9. Configurable similarity threshold (e.g., 85%, 90%, 95%) per match strategy.
10. Multi-strategy matching with OR logic: "match if email is exact OR (name fuzzy >90% AND phone exact)." This is what real-world dedup actually requires. Single-strategy match handles maybe 40% of cases.

**Survivor selection (which row to keep when duplicates are found)**
11. Configurable survivor rules: keep first, keep last, keep most-complete (fewest empty cells), keep most-recent (date column), keep manually-selected.
12. Merge mode: instead of deleting losers, fill missing fields in survivor from losers. Common real ask: combine partial records into one complete record.

**Trust and review**
13. Dry-run / preview mode by default. Output shows what *would* be merged before any file is written. Non-negotiable for trust. Aligns with Section 5.2 visible-safety standard.
14. Interactive review mode for uncertain matches. For matches in the gray zone (e.g., 75-90% similarity), prompt user yes/no/skip with side-by-side diff. This is what justifies a paid product over free Excel.
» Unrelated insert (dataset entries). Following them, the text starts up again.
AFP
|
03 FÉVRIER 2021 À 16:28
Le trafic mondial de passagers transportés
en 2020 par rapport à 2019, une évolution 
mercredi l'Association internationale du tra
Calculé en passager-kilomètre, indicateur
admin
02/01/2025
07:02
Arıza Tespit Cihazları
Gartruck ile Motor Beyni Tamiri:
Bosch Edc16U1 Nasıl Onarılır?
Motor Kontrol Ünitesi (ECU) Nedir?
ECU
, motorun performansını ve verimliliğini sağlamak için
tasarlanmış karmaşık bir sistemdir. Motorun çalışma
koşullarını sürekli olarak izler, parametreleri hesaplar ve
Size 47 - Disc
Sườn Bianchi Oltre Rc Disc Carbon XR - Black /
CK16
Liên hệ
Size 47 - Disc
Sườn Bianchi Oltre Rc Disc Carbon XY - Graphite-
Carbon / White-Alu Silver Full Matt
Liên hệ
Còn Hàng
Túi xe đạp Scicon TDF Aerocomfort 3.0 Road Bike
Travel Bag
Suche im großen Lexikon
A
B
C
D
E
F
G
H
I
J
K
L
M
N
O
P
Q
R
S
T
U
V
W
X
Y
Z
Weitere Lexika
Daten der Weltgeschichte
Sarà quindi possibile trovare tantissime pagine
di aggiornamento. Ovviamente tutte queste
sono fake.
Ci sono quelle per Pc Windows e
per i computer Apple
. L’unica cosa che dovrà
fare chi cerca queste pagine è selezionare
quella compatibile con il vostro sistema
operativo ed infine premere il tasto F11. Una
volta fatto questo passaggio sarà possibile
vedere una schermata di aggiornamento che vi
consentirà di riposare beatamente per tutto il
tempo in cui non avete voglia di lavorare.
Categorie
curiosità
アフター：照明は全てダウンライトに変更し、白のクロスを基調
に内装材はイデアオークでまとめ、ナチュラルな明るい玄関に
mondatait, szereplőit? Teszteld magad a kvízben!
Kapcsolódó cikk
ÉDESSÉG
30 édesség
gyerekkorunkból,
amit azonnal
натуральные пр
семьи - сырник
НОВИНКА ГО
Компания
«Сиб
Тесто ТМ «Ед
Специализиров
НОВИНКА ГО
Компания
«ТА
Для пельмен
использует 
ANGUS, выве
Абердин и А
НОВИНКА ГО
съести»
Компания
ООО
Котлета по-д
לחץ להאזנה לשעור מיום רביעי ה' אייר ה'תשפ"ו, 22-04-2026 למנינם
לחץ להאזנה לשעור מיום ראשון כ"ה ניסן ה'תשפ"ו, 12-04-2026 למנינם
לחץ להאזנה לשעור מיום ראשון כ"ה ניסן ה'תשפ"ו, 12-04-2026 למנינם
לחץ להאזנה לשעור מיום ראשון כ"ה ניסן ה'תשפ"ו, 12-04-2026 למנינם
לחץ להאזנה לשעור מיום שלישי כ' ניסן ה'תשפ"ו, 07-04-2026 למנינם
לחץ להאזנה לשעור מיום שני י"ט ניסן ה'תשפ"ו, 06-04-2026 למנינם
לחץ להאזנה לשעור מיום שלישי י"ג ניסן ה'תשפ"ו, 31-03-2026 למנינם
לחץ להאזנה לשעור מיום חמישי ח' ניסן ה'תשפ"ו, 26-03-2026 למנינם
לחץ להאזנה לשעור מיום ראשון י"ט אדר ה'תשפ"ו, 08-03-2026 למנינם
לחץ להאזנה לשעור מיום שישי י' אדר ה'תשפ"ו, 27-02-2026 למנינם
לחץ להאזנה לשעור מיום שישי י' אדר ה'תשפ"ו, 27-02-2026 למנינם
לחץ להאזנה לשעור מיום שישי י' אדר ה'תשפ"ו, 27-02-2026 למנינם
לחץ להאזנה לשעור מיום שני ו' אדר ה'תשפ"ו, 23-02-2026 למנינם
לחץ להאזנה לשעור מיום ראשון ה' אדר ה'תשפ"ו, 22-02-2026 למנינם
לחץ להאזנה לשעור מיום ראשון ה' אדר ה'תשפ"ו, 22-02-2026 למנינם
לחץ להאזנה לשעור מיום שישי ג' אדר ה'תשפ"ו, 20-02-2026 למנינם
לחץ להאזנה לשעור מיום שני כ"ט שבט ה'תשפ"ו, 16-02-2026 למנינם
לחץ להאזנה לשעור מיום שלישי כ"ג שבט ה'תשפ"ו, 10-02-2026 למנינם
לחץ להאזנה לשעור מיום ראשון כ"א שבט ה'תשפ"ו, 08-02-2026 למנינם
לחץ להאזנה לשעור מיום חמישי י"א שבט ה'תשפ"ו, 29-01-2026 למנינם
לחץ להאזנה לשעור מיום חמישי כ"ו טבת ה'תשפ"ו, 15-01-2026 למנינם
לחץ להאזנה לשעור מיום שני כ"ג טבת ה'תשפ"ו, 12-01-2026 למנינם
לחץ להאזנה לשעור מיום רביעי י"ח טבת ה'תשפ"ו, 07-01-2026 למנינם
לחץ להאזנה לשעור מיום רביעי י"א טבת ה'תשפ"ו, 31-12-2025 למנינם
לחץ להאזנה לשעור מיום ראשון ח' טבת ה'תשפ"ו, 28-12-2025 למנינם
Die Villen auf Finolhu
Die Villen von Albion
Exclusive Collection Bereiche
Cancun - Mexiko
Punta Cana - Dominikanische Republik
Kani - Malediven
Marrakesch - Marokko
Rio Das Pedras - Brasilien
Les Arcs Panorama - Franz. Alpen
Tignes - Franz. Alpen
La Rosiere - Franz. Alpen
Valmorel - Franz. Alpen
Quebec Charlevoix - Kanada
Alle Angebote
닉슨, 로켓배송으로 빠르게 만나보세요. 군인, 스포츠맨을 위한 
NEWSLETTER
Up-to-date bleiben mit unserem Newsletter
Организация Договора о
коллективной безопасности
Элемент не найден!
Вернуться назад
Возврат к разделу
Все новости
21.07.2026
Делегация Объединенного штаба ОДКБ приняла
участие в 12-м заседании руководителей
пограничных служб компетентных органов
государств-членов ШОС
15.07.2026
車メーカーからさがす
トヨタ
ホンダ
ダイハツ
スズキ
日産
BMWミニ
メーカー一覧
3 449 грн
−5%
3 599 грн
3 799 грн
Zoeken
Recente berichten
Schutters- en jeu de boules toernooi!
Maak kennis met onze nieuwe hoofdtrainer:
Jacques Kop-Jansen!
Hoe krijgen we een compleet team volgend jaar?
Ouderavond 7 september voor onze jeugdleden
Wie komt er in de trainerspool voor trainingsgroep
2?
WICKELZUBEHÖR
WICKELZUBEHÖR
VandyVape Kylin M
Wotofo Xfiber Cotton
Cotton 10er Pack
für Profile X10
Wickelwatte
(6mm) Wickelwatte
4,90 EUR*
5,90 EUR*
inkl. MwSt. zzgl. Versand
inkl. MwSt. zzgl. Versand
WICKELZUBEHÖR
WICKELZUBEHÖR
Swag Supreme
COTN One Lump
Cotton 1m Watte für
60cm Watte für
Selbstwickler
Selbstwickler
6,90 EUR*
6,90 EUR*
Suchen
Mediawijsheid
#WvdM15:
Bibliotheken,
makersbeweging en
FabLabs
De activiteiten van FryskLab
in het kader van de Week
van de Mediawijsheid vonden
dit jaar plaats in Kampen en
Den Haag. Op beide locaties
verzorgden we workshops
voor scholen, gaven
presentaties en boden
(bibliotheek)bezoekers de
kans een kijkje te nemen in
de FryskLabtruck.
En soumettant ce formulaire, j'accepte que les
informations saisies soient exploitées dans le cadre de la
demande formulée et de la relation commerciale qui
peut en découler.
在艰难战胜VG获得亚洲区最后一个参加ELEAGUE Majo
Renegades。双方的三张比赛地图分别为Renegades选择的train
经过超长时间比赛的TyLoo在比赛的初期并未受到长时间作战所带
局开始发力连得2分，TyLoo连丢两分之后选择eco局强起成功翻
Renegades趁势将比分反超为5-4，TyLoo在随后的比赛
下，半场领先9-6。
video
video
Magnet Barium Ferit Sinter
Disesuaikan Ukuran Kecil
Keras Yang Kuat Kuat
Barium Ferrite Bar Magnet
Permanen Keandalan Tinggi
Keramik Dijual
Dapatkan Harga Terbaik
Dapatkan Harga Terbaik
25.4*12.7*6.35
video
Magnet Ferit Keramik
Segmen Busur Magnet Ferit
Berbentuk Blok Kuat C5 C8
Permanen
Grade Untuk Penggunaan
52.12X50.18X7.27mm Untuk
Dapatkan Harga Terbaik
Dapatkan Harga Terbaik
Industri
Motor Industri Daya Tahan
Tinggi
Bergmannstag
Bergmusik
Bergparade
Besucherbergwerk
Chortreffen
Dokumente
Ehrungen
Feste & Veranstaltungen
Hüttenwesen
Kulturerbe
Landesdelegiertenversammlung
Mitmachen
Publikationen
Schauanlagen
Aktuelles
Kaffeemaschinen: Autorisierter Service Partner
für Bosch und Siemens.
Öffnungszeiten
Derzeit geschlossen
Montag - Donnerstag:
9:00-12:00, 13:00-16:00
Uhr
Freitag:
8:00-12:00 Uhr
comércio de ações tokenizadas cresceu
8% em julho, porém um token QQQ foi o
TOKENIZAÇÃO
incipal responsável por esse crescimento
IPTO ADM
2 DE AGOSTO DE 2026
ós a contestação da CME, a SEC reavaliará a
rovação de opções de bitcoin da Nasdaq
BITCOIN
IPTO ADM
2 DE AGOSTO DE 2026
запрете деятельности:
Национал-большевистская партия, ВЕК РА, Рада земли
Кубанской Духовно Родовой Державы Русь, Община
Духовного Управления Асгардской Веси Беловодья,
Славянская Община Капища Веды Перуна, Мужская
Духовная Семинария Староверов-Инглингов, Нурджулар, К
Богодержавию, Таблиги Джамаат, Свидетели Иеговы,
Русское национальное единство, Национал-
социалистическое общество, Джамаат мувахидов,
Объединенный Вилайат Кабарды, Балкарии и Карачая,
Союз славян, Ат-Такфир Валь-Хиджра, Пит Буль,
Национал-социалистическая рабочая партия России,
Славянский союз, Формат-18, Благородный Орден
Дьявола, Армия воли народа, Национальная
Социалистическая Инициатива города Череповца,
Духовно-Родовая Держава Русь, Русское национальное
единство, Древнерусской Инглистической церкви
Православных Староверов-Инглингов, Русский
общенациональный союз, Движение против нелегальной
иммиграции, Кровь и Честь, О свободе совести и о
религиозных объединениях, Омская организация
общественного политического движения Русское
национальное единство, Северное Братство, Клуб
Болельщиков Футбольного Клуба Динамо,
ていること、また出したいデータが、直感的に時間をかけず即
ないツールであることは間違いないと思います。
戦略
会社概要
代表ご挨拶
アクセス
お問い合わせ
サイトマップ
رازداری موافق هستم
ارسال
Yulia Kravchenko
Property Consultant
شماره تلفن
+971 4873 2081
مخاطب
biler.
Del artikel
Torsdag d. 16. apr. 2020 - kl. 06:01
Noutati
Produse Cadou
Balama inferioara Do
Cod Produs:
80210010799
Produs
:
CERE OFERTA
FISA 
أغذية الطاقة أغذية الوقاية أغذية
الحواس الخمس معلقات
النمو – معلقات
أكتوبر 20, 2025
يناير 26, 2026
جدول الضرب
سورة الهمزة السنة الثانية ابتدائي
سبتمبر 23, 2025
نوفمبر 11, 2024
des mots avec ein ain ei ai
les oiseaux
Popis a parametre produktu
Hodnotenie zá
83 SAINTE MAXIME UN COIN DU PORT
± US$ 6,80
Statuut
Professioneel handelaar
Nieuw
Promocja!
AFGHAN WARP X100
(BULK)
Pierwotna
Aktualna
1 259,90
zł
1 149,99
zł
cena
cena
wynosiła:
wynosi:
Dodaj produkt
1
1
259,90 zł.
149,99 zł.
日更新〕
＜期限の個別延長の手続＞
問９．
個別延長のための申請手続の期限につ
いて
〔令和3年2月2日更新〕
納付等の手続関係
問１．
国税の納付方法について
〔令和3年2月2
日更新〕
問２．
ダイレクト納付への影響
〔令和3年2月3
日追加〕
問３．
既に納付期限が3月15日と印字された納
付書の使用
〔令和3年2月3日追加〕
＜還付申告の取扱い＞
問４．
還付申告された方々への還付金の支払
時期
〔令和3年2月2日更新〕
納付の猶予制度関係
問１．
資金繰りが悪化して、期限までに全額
GUI-natural; CLI gets a reduced-form prompt loop.
15. Confidence score on every fuzzy match in the output.
16. Match group export: separate file showing every group of matched rows so user can audit.

**Audit and safety**
17. Full timestamped log of every action: which rows matched, on which strategy, with what score, which row survived, which fields were merged.
18. Removed-duplicates exported to a separate file (never silently destroyed).
19. Original input file is never modified. Output is always a new file.
20. Idempotency: running the tool twice on the same input with the same config produces the same output.

**Configuration**
21. Save / load configuration profiles. A user who deduplicates a Shopify customer export weekly should configure once, not every run.
22. Sensible defaults that work on a typical messy CSV with zero configuration. The first run must produce a useful result with no flags. Per DECISIONS.md Section 4b UX standards.

**UX**
23. `--help` (CLI) written for non-technical users with concrete examples, not a flag list.
24. Progress bar for files over ~10K rows.
25. Error messages name the row number, column, and value that caused the problem. No raw stack traces. Per Section 5.1.
26. Sample data (`samples/messy_sales.csv`) must demonstrate fuzzy match scenarios, not just exact dupes. Otherwise the demo doesn't sell.

#### Tier 2: Worth-considering for v1.1

27. Numeric tolerance for matching (prices within $0.01 considered same).
28. Date tolerance for matching (dates within N days considered same).
29. Phonetic matching (Soundex, Metaphone) for name fields with common misspellings.
30. Blocking / indexing for performance on large files (compare only rows that share a first letter or first three characters of a key field). Without this, fuzzy match on 100K rows is O(n²) and unusable. Move to Tier 1 if early buyers report performance complaints.
31. Watch-folder mode: auto-process any file dropped into a folder.
32. Geolocation-aware address matching (optional, requires bundled USPS data or third-party API).

#### Tier 3: Optional / later

33. Machine-learning-based match scoring (Dedupe.io territory; high complexity, marginal gain for this price point).
34. Multi-table joins for cross-file dedup.
35. Schedule / cron integration.
36. Direct Shopify / Klaviyo / Mailchimp API integration to dedupe in place. This would be a real differentiator for the Shopify niche specifically and is probably the right v2 direction if early sales validate the niche.

### 10.2 - 10.9 (Future)

Functional specs for scripts 02 through 09 to be added when each script enters active build. The deduplicator spec is the template; specs for other scripts should follow the same Tier 1 / Tier 2 / Tier 3 structure with explicit strategic framing (what's the market gap this script fills, given that some of its functionality is available free elsewhere).